Ignored Paths button is highlighted in the Site Setting section of the DubBot app

Ignore Pages with URL Queries

Enable or disable page crawls using queries with the Ignore pages with URL queries checkbox. Query pages are those that contain a ? in the URL. This setting is helpful if you find that your crawl is picking up a lot of extra query pages from your calendar, for example.
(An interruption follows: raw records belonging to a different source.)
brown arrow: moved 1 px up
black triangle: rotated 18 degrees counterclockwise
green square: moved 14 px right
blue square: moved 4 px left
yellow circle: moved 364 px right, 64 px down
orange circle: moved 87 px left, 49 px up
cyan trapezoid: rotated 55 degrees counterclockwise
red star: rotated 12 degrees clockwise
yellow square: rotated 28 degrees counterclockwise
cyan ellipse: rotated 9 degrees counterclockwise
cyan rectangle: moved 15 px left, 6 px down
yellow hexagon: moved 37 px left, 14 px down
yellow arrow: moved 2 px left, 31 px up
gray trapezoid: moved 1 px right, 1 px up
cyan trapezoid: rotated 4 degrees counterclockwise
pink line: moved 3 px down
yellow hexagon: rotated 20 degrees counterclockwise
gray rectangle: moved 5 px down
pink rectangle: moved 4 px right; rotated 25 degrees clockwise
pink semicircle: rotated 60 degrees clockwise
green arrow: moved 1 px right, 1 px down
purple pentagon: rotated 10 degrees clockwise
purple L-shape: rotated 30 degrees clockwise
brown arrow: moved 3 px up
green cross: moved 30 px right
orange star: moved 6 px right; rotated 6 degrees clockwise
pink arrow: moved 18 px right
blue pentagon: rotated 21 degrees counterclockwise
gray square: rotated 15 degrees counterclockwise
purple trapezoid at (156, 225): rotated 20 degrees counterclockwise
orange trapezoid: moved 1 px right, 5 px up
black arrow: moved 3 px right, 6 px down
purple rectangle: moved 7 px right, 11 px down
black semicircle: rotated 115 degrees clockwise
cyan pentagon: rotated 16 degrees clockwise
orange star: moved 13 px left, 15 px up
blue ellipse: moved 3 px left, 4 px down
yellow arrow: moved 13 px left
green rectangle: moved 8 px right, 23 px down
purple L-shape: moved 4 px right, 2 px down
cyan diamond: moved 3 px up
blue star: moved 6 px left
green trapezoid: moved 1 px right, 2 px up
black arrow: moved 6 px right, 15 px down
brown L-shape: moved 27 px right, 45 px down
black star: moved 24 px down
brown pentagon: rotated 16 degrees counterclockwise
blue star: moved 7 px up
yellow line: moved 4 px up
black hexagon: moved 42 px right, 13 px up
In that case, you would simply uncheck this box and re-run your crawl.

Add a New Ignored Item

Select the Add button.

In the pop-up that appears, use the Type dropdown menu to choose the type of dropdown you want to add:

Ignored Path
Ignored Path using Regular Expression
Ignored URL using Regular Expression

These choices are explained in detail below.

Paths entered are applied to all domains entered in a Site's settings.

Higlighting the Add button in the Ignored Paths tab and showing the Add New Ignored Item dialog box

Ignored by Path

In the New Path field, Enter the full (root-relative) path to the page or folder that you want to be excluded from the crawl inventory.

Use the following URL as an example: https://www.benson.edu/events/2020.

To exclude the 2020 folder that resides in the events folder, you would add the full path that follows the .edu domain extension as part of the exclusion. That path would be /events/2020. This exclusion will only be for content within the 2020 folder.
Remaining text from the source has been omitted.